Action item: Your answer must be an exact transcription of the data, with every picture omitted.

Records for processing:

***

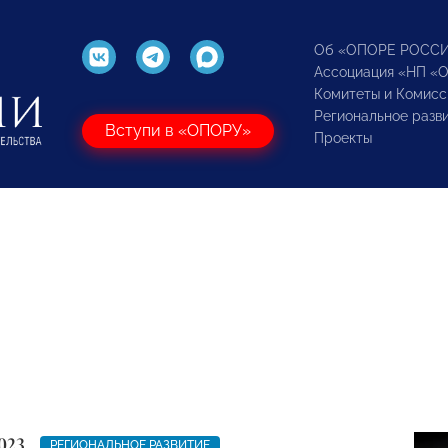
Об «ОПОРЕ РОСС
Ассоциация «НП «
Комитеты и Комисс
Региональное разв
Вступи в «ОПОРУ»
Проекты
023
РЕГИОНАЛЬНОЕ РАЗВИТИЕ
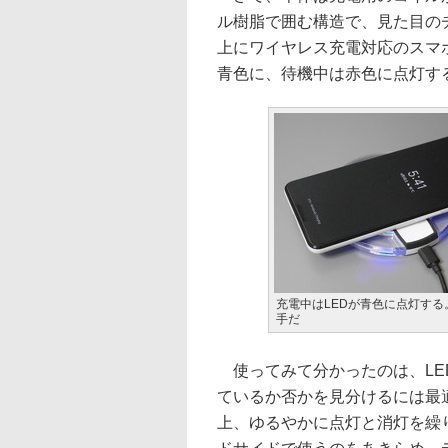
ル樹脂で囲む構造で、見た目の
上にワイヤレス充電対応のスマ
青色に、待機中は赤色に点灯す
充電中はLEDが青色に点灯する
手だ
使ってみて分かったのは、LE
ているか否かを見分けるには最
上、ゆるやかに点灯と消灯を繰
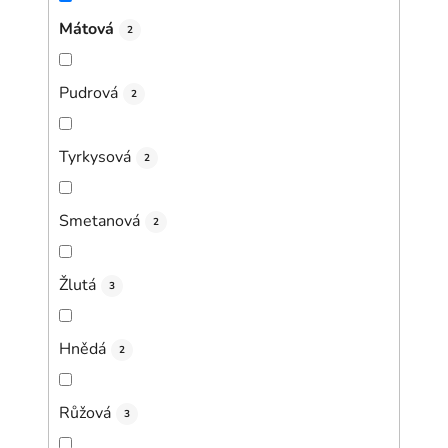
Mátová
2
Pudrová
2
Tyrkysová
2
Smetanová
2
Žlutá
3
Hnědá
2
Růžová
3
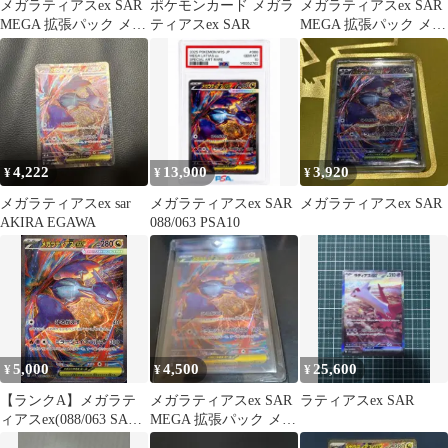
メガラティアスex SAR
ポケモンカード メガラ
メガラティアスex SAR
MEGA 拡張パック メガ
ティアスex SAR
MEGA 拡張パック メガ
シンフォニア キラ 08…
シンフォニア
4,222
13,900
3,920
¥
¥
¥
メガラティアスex sar
メガラティアスex SAR
メガラティアスex SAR
AKIRA EGAWA
088/063 PSA10
5,000
4,500
25,600
¥
¥
¥
【ランクA】メガラテ
メガラティアスex SAR
ラティアスex SAR
ィアスex(088/063 SAR)
MEGA 拡張パック メガ
ポケモンカード【中
シンフォニア キラ 08…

***

Task solution:
Об «ОПОРЕ РОСС
Ассоциация «НП «
Комитеты и Комисс
Региональное разв
Вступи в «ОПОРУ»
Проекты
023
РЕГИОНАЛЬНОЕ РАЗВИТИЕ
ル樹脂で囲む構造で、見た目の
上にワイヤレス充電対応のスマ
青色に、待機中は赤色に点灯す
充電中はLEDが青色に点灯する
手だ
使ってみて分かったのは、LE
ているか否かを見分けるには最
上、ゆるやかに点灯と消灯を繰
Mátová
2
Pudrová
2
Tyrkysová
2
Smetanová
2
Žlutá
3
Hnědá
2
Růžová
3
メガラティアスex SAR
ポケモンカード メガラ
メガラティアスex SAR
MEGA 拡張パック メガ
ティアスex SAR
MEGA 拡張パック メガ
シンフォニア キラ 08…
シンフォニア
4,222
13,900
3,920
¥
¥
¥
メガラティアスex sar
メガラティアスex SAR
メガラティアスex SAR
AKIRA EGAWA
088/063 PSA10
5,000
4,500
25,600
¥
¥
¥
【ランクA】メガラテ
メガラティアスex SAR
ラティアスex SAR
ィアスex(088/063 SAR)
MEGA 拡張パック メガ
ポケモンカード【中
シンフォニア キラ 08…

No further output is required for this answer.